The Danger of Picking a Major Based on Where the Jobs Are

And the human-capital framework in economics is that education is an investment and there’s a payoff from it. That got picked up by people in policy who were arguing about how we’re going to pay for college. The implication or extension of that argument was, “Well, individuals should pay for it because they’re benefiting from it.”

.. Well, one reason is that the economy bounces all over the place in terms of jobs, particularly for these jobs that we hear are “hot” all the time, like tech jobs. The reason that they’re hot is precisely because you can’t predict them. And it’s not like all tech jobs are hot—that’s a myth. It’s not like all engineering jobs are hot—they’re not. The ones that are hot vary every few years, and the reason they’re hot is because something happens to increase demand like a new technology. Take petroleum engineering, for example, which is a hot job because of fracking. Nobody saw fracking coming 10 years ago.

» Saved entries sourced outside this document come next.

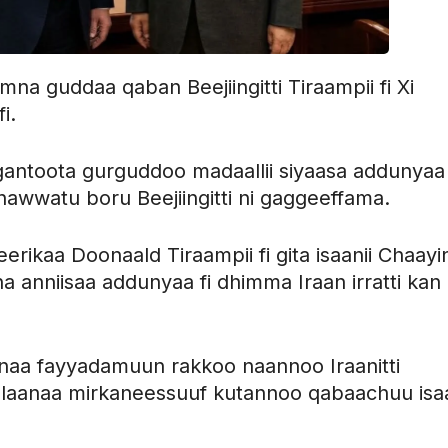
a guddaa qaban Beejiingitti Tiraampii fi Xi
i.
antoota gurguddoo madaallii siyaasa addunyaa
awwatu boru Beejiingitti ni gaggeeffama.
erikaa Doonaald Tiraampii fi gita isaanii Chaayi
na anniisaa addunyaa fi dhimma Iraan irratti kan
inaa fayyadamuun rakkoo naannoo Iraanitti
alaanaa mirkaneessuuf kutannoo qabaachuu isaa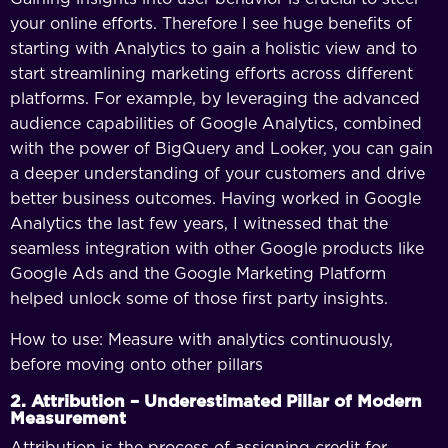
your online efforts. Therefore I see huge benefits of
starting with Analytics to gain a holistic view and to
start streamlining marketing efforts across different
platforms. For example, by leveraging the advanced
audience capabilities of Google Analytics, combined
with the power of BigQuery and Looker, you can gain
a deeper understanding of your customers and drive
better business outcomes. Having worked in Google
Analytics the last few years, I witnessed that the
seamless integration with other Google products like
Google Ads and the Google Marketing Platform
helped unlock some of those first party insights.
How to use: Measure with analytics continuously,
before moving onto other pillars
2. Attribution – Underestimated Pillar of Modern
Measurement
Attribution is the process of assigning credit for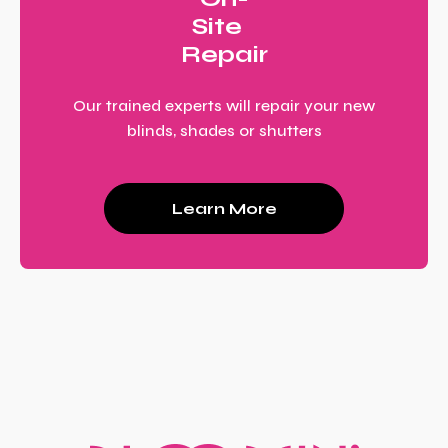
Site
Repair
Our trained experts will repair your new
blinds, shades or shutters
Learn More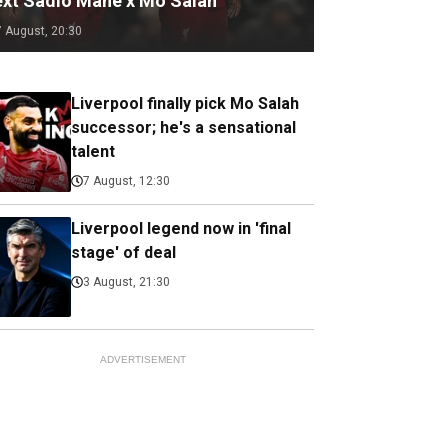
ext Sadio Mane x Mo Salah
7 August, 20:30
Liverpool finally pick Mo Salah
successor; he's a sensational
talent
7 August, 12:30
Liverpool legend now in 'final
stage' of deal
3 August, 21:30
ADVERTISEMENT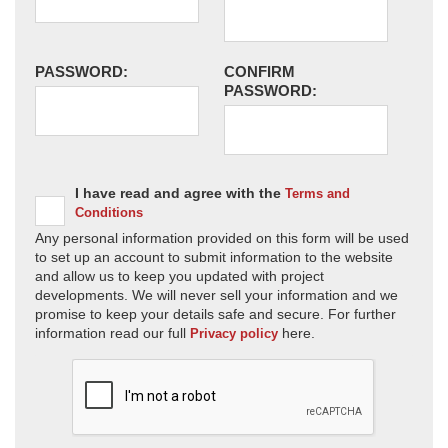
PASSWORD:
CONFIRM
PASSWORD:
I have read and agree with the
Terms and
Conditions
Any personal information provided on this form will be used
to set up an account to submit information to the website
and allow us to keep you updated with project
developments. We will never sell your information and we
promise to keep your details safe and secure. For further
information read our full
here.
Privacy policy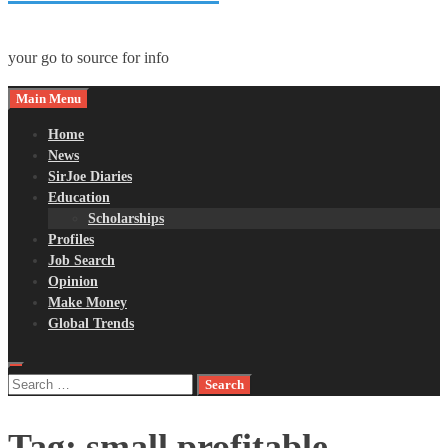
your go to source for info
Main Menu
Home
News
SirJoe Diaries
Education
Scholarships
Profiles
Job Search
Opinion
Make Money
Global Trends
Search
for:
Tag:
small profitable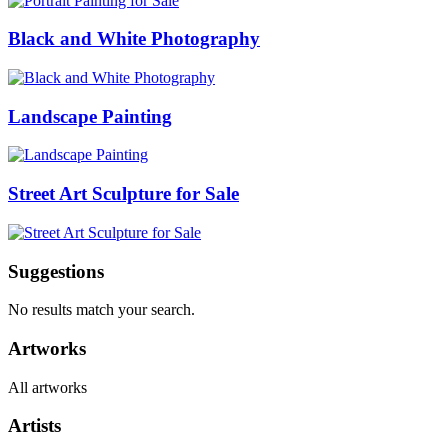
Black and White Photography
Landscape Painting
Street Art Sculpture for Sale
Suggestions
No results match your search.
Artworks
All artworks
Artists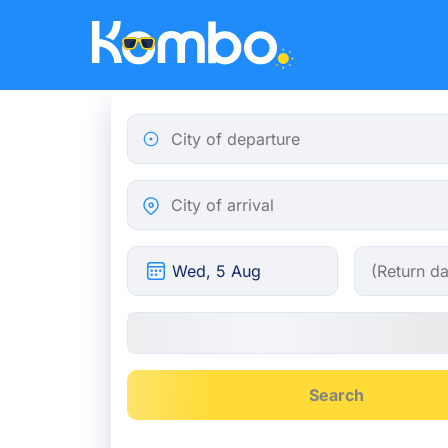
Skip to main content
City of departure
City of arrival
Search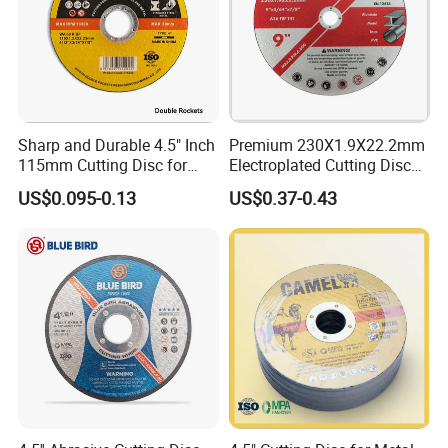
Sharp and Durable 4.5" Inch
Premium 230X1.9X22.2mm
115mm Cutting Disc for
Electroplated Cutting Disc
Metal Stainless Steel Inox
for Metal Stainless Steel
US$0.095-0.13
US$0.37-0.43
Iron Abrasive Grinding
Hard Steel
Wheel Factory Angle Grinder
Cut off Tool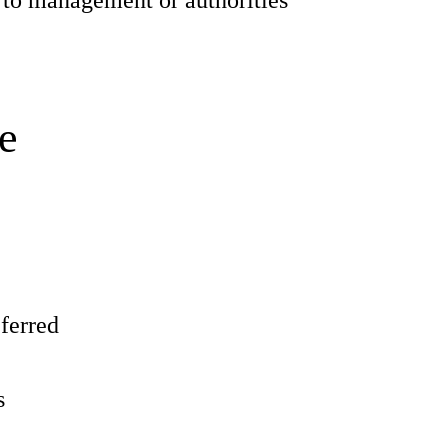
 to management or authorities
e
eferred
s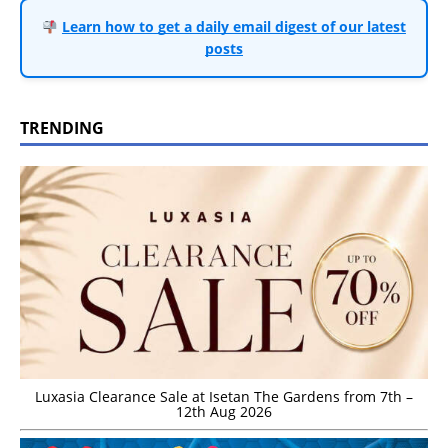
Learn how to get a daily email digest of our latest
posts
TRENDING
Luxasia Clearance Sale at Isetan The Gardens from 7th –
12th Aug 2026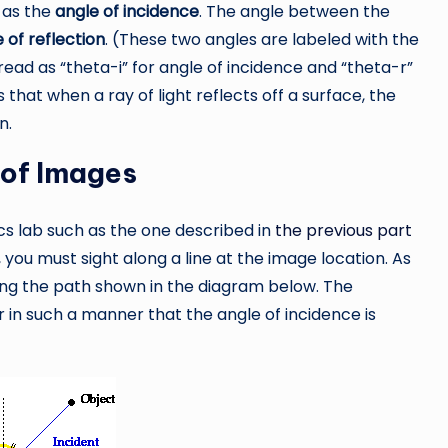
 as the
angle of incidence
. The angle between the
 of reflection
. (These two angles are labeled with the
ead as “theta-i” for angle of incidence and “theta-r”
s that when a ray of light reflects off a surface, the
n.
 of Images
ics lab such as the one described in
the previous part
, you must sight along a line at the image location. As
along the path shown in the diagram below. The
r in such a manner that the angle of incidence is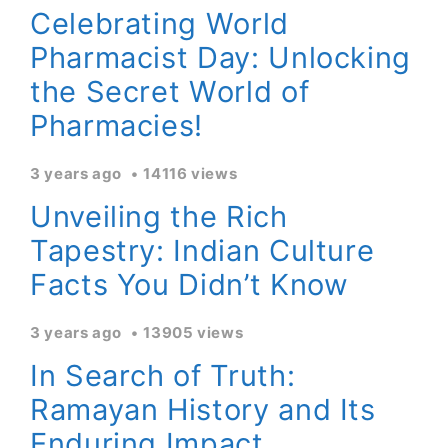
Celebrating World
Pharmacist Day: Unlocking
the Secret World of
Pharmacies!
3 years ago
14116 views
Unveiling the Rich
Tapestry: Indian Culture
Facts You Didn’t Know
3 years ago
13905 views
In Search of Truth:
Ramayan History and Its
Enduring Impact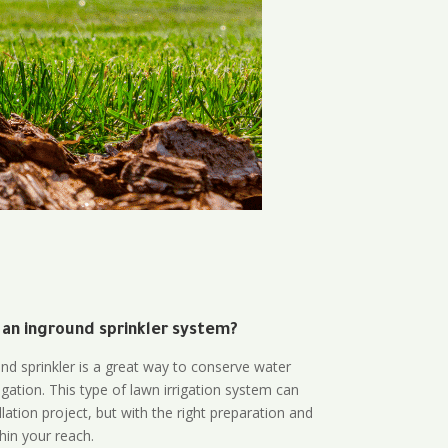
 an inground sprinkler system?
und sprinkler is a great way to conserve water
gation. This type of lawn irrigation system can
lation project, but with the right preparation and
thin your reach.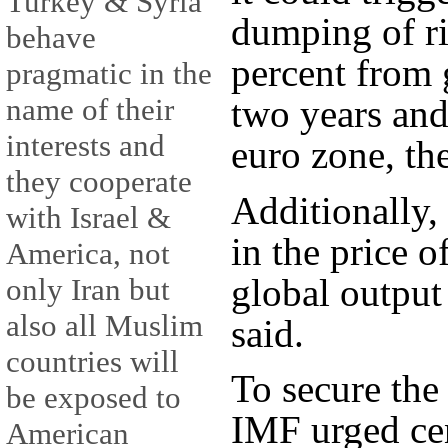
Turkey & Syria
dumping of ri
behave
percent from 
pragmatic in the
two years and
name of their
interests and
euro zone, th
they cooperate
Additionally,
with Israel &
in the price o
America, not
global output 
only Iran but
also all Muslim
said.
countries will
To secure the
be exposed to
IMF urged cen
American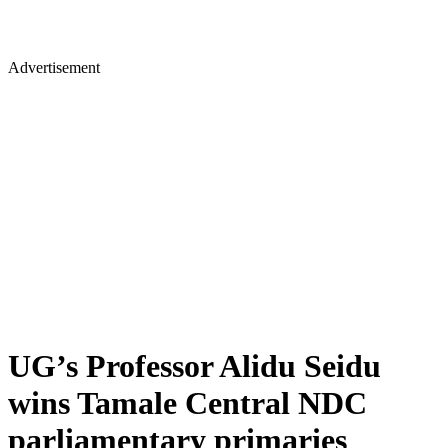
Advertisement
UG’s Professor Alidu Seidu
wins Tamale Central NDC
parliamentary primaries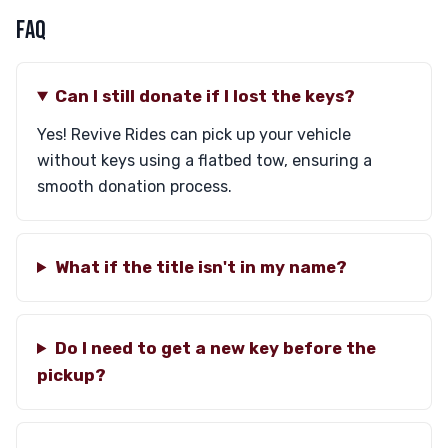
FAQ
Can I still donate if I lost the keys?
Yes! Revive Rides can pick up your vehicle
without keys using a flatbed tow, ensuring a
smooth donation process.
What if the title isn't in my name?
Do I need to get a new key before the
pickup?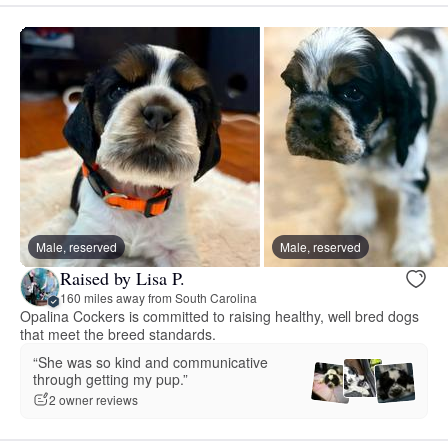
Male, reserved
Male, reserved
Raised by Lisa P.
160 miles away from South Carolina
Opalina Cockers is committed to raising healthy, well bred dogs
that meet the breed standards.
“She was so kind and communicative
through getting my pup.”
2 owner reviews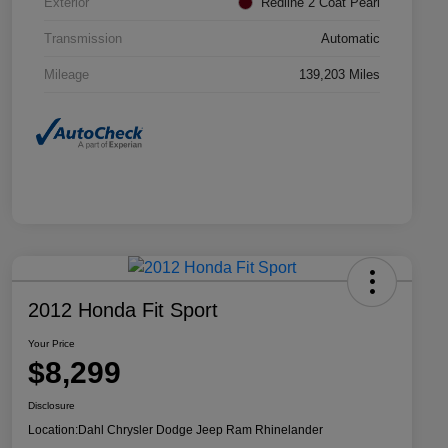
Exterior
Redline 2 Coat Pearl
Transmission
Automatic
Mileage
139,203 Miles
2012 Honda Fit Sport
Your Price
$8,299
Disclosure
Location:
Dahl Chrysler Dodge Jeep Ram Rhinelander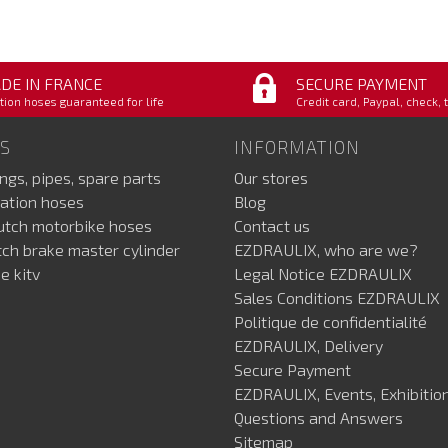
DE IN FRANCE
SECURE PAYMENT
tion hoses guaranteed for life
Credit card, Paypal, check, 
S
INFORMATION
ings, pipes, spare parts
Our stores
ation hoses
Blog
lutch motorbike hoses
Contact us
utch brake master cylinder
EZDRAULIX, who are we?
e kitv
Legal Notice EZDRAULIX
Sales Conditions EZDRAULIX
Politique de confidentialité
EZDRAULIX, Delivery
Secure Payment
EZDRAULIX, Events, Exhibition
Questions and Answers
Sitemap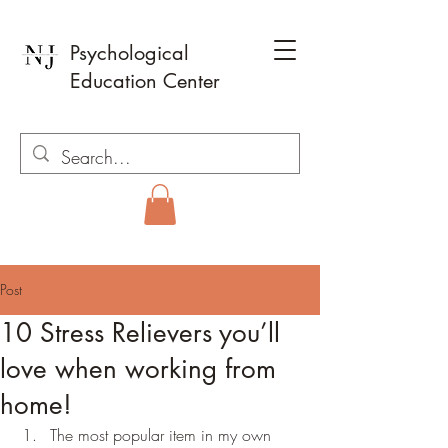
Psychological
Education Center
Post
10 Stress Relievers you’ll
love when working from
home!
The most popular item in my own 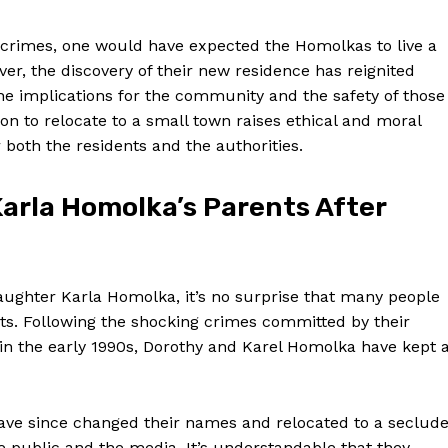
 crimes, one would have expected‌ the⁣ Homolkas to live a
ver, the discovery of their new residence⁢ has reignited
e implications for the community​ and⁢ the safety⁢ of those
sion to relocate to a small town raises ethical and moral
r both the residents and the authorities.
Karla Homolka’s Parents ⁣After​
daughter Karla Homolka, it’s no surprise that many people
nts.‍ Following the shocking crimes committed by their
n the early 1990s, Dorothy ⁣and Karel Homolka have kept 
ve since changed their ‌names and⁣ relocated ⁤to a seclud
e public and the media. It’s understandable​ that they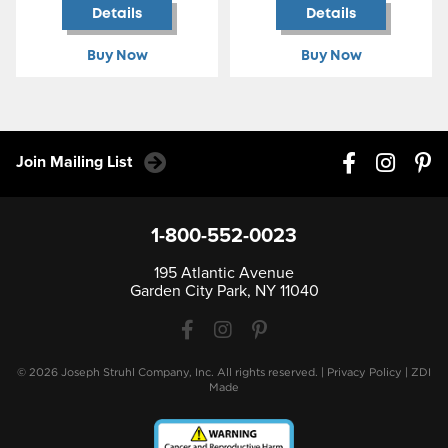
Details
Details
Buy Now
Buy Now
Join Mailing List
1-800-552-0023
195 Atlantic Avenue
Garden City Park, NY 11040
© 2026 Joseph Struhl Company, Inc. All rights reserved.
|
Privacy Policy
|
ZDI
Made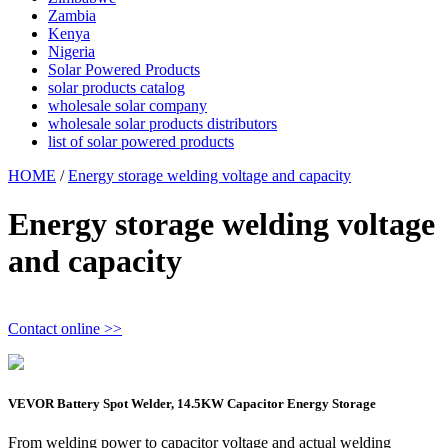
Zambia
Kenya
Nigeria
Solar Powered Products
solar products catalog
wholesale solar company
wholesale solar products distributors
list of solar powered products
HOME
/
Energy storage welding voltage and capacity
Energy storage welding voltage
and capacity
Contact online >>
VEVOR Battery Spot Welder, 14.5KW Capacitor Energy Storage
From welding power to capacitor voltage and actual welding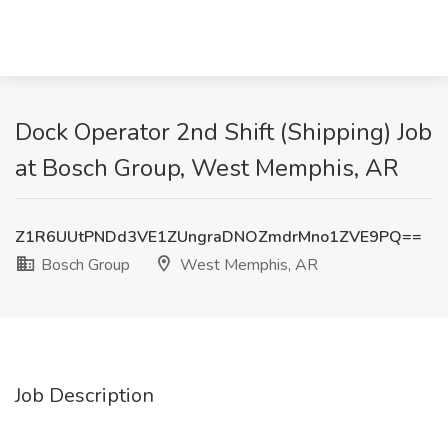
Dock Operator 2nd Shift (Shipping) Job
at Bosch Group, West Memphis, AR
Z1R6UUtPNDd3VE1ZUngraDNOZmdrMno1ZVE9PQ==
Bosch Group
West Memphis, AR
Job Description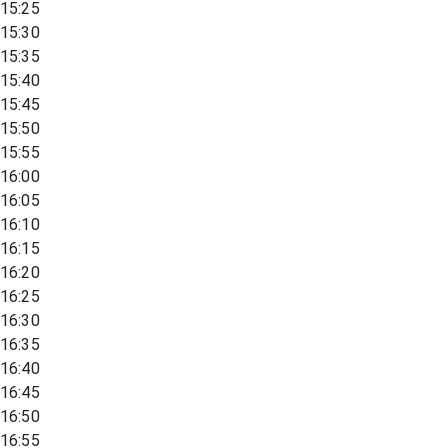
15:25
15:30
15:35
15:40
15:45
15:50
15:55
16:00
16:05
16:10
16:15
16:20
16:25
16:30
16:35
16:40
16:45
16:50
16:55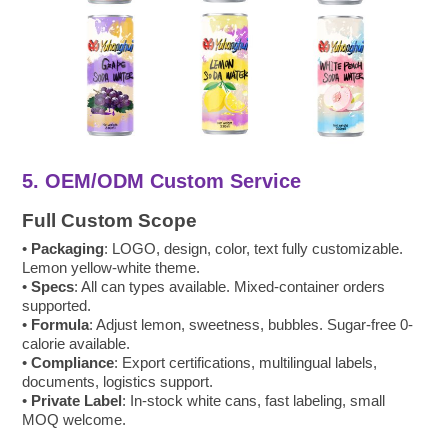
5. OEM/ODM Custom Service
Full Custom Scope
•
Packaging
: LOGO, design, color, text fully customizable.
Lemon yellow-white theme.
•
Specs
: All can types available. Mixed-container orders
supported.
•
Formula
: Adjust lemon, sweetness, bubbles. Sugar-free 0-
calorie available.
•
Compliance
: Export certifications, multilingual labels,
documents, logistics support.
•
Private Label
: In-stock white cans, fast labeling, small
MOQ welcome.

.. A few generations ago the employers used to look for smart or adaptable kids on college campuses with general skills. They would convert them to what they wanted inside the company and they would retrain them and they’d get different skills. They’re not doing that now. They’re just expecting that the kids will show up with the skills that the employer needs when the employer needs them. That’s a pretty difficult thing to expect, because of these kinds of problems. So the employers now are always complaining that they can’t get the people they need, but it’s pretty obvious why that’s not happening.
.. In Silicon Valley, the industry was built with only 10 percent of the workforce having IT degrees. You can do most of these jobs with a variety of different skills. I think what’s happening now is that people have come to think that you need these degrees in order to do the jobs, which is not really true. Maybe what these degrees do for you is they shorten the job training by a bit, but that’s about it. And you lose a bunch of other things along the way.
.. There’s one piece of bad news on this though. As the comedian Steve Martin said, “Just be better than everybody else.” That’s probably right, although the problem is that not everybody can be better than everybody else.